* _Data shown_:
+-------+
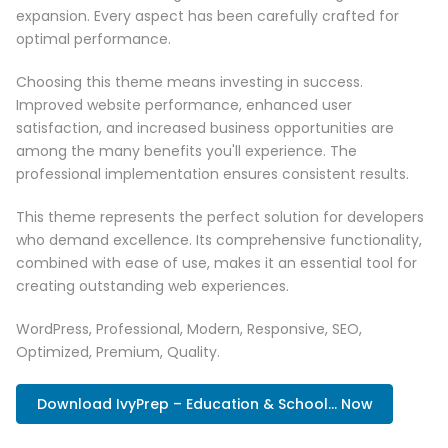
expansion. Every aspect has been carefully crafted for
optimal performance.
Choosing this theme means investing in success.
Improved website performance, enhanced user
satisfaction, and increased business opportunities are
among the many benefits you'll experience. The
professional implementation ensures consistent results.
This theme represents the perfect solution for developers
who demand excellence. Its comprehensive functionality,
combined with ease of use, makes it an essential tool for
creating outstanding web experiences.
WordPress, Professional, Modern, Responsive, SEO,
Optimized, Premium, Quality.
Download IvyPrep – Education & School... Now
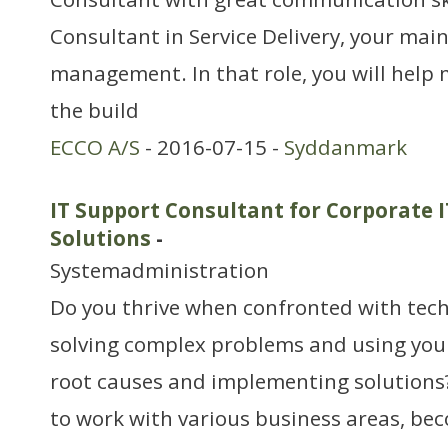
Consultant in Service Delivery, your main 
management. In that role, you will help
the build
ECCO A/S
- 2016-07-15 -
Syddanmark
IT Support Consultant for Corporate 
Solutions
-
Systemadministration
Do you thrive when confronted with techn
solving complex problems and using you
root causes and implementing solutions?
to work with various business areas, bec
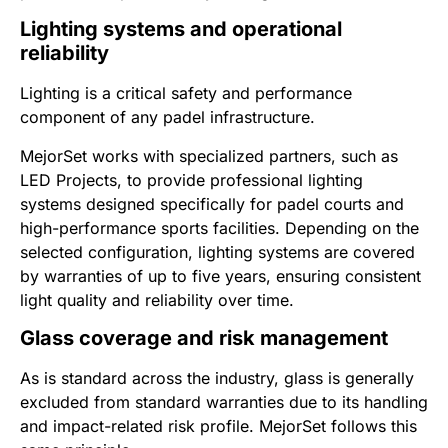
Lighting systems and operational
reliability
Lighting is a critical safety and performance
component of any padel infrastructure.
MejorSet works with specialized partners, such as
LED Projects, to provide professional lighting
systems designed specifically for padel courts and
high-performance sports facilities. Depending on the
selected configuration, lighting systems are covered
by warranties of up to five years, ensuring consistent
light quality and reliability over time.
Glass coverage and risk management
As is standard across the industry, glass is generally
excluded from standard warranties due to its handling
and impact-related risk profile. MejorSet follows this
+-------+
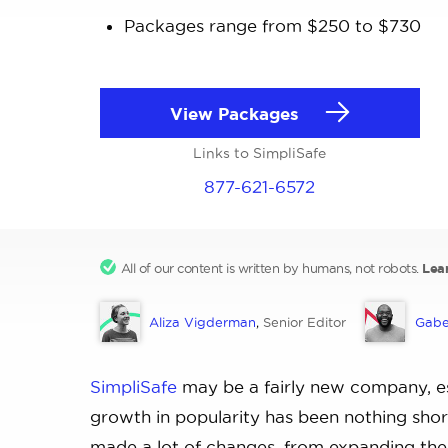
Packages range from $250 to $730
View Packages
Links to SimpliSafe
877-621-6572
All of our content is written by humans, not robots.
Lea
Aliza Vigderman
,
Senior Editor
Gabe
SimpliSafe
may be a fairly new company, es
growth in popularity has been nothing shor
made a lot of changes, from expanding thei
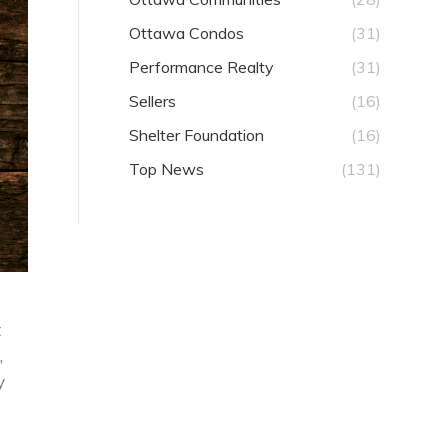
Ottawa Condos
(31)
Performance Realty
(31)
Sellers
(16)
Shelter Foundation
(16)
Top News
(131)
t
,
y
+-------+
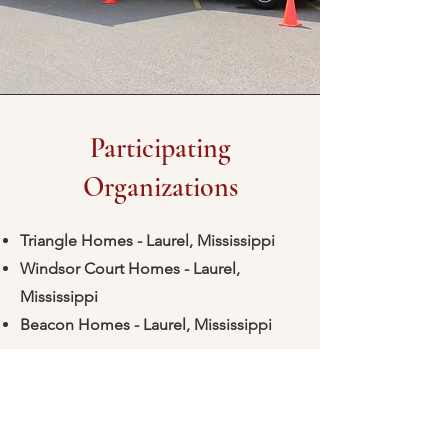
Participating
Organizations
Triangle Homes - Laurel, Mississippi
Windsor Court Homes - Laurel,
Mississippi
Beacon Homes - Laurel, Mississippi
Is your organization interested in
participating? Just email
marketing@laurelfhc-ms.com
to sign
+-------+
Using the records above, return verbatim only the part that opens with the line containing "combined with ease" and closes with the line containing "and impact-related risk"; pictures stay out.

* _Result of this exercise_:
combined with ease of use, makes it an essential tool for
creating outstanding web experiences.
WordPress, Professional, Modern, Responsive, SEO,
Optimized, Premium, Quality.
Download IvyPrep – Education & School... Now
Consultant in Service Delivery, your main 
management. In that role, you will help
the build
ECCO A/S
- 2016-07-15 -
Syddanmark
IT Support Consultant for Corporate 
Solutions
-
Systemadministration
Do you thrive when confronted with techn
solving complex problems and using you
root causes and implementing solutions?
to work with various business areas, bec
Lighting systems and operational
reliability
Lighting is a critical safety and performance
component of any padel infrastructure.
MejorSet works with specialized partners, such as
LED Projects, to provide professional lighting
systems designed specifically for padel courts and
high-performance sports facilities. Depending on the
selected configuration, lighting systems are covered
by warranties of up to five years, ensuring consistent
light quality and reliability over time.
Glass coverage and risk management
As is standard across the industry, glass is generally
excluded from standard warranties due to its handling
and impact-related risk profile. MejorSet follows this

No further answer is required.